• _Exercise instructions_:
From the data underneath, reproduce exactly the stretch that begins at the line with "Sèche-cheveux collectifs" and ends after the line with "Contactez le SAV".

• _Information given_:
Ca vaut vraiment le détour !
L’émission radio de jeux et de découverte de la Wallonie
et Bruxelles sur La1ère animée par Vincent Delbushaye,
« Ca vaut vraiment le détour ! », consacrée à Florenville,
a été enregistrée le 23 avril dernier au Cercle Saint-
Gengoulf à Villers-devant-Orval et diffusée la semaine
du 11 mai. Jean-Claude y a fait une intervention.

...

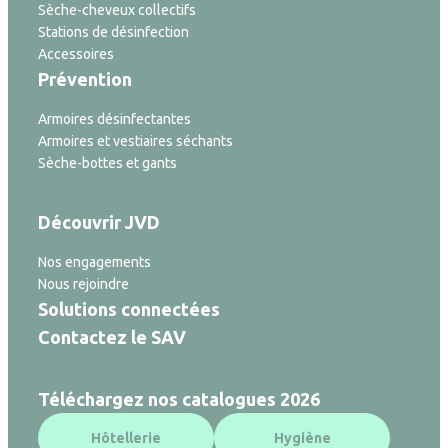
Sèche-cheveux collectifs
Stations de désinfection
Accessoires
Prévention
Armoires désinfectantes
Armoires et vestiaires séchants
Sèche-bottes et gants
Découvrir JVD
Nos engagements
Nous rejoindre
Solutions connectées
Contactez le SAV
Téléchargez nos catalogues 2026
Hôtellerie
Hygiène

• _Exercise response_:
Sèche-cheveux collectifs
Stations de désinfection
Accessoires
Prévention
Armoires désinfectantes
Armoires et vestiaires séchants
Sèche-bottes et gants
Découvrir JVD
Nos engagements
Nous rejoindre
Solutions connectées
Contactez le SAV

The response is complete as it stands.